La vie de Nina Simone est à elle seule un vrai roman bien noir, un blues profond, si profond que sa voix ne pouvait être que l’expression de ce qui nous prend aux tripes lorsqu’on l’écoute.
Eunice Kathleen Waymon, née en 1933 dans une famille dont la mère est pasteure, la petite Eunice que l’on a mise toute petite devant un piano, si douée que des femmes blanches ont payé ses études au Allen High Institute, sort major de sa promotion, prépare le concours d’entrée du Curtiss Institute à la Julliard School, sûre de devenir la première concertiste classique noire de tous les temps. Seule noire parmi huit cents candidats.
Recalée. Le séisme fondateur.
Après, elle connaîtra la gloire avec cette voix qui nous enchaîne et qu’elle n’a pas travaillée, cette musique qu’elle n’a pas choisie. Tout s’enchaîne: les tournées qu’elle n’aime pas, les amants, l’alcool, l’exploitation de son talent unique par toutes les sangsues qui l’entourent. La folie qui rôde, les troubles bipolaires.
La vie de Nina Simone, vraiment, est un roman au sang épais.
Gilles Leroy met du temps pour trouver le tempo, oscillant entre biographie et roman, il piétine pendant la première partie du livre. Son domestique philippin inventé pour les besoins de la narration sent la limonade alors qu’un alcool fort demandait à s’exprimer. Il est factice, le pauvre Ricardo.

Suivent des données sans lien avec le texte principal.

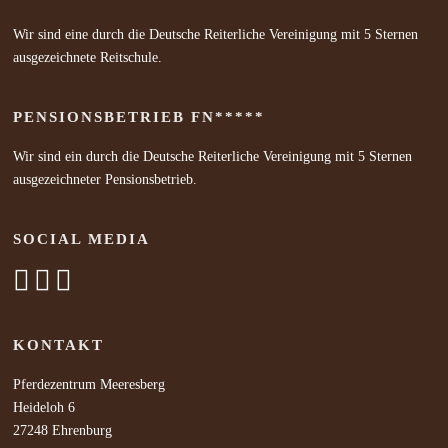
Verfügung. Kosten:
Entnehmen Sie bitte dem
Wir sind eine durch die Deutsche Reiterliche Vereinigung mit 5 Sternen
Anmeldeformular ...
ausgezeichnete Reitschule.
PENSIONSBETRIEB FN*****
Wir sind ein durch die Deutsche Reiterliche Vereinigung mit 5 Sternen
ausgezeichneter Pensionsbetrieb.
SOCIAL MEDIA
KONTAKT
Pferdezentrum Meeresberg
Heideloh 6
27248 Ehrenburg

Pas d’émotion véritable, juste des bons sentiments. L’émotion vient dans la dernière partie, presque malgré l’auteur, et c’est dommage car l’écriture est belle, c’est comme si Gilles Leroy n’avait pas très bien su par quel bout prendre ce paquet de douleur et de solitude, ce monstre d’égoïsme créé par ceux qui ont su si bien l’exploiter. Jusqu’au bout. Jusqu’à l’écœurement.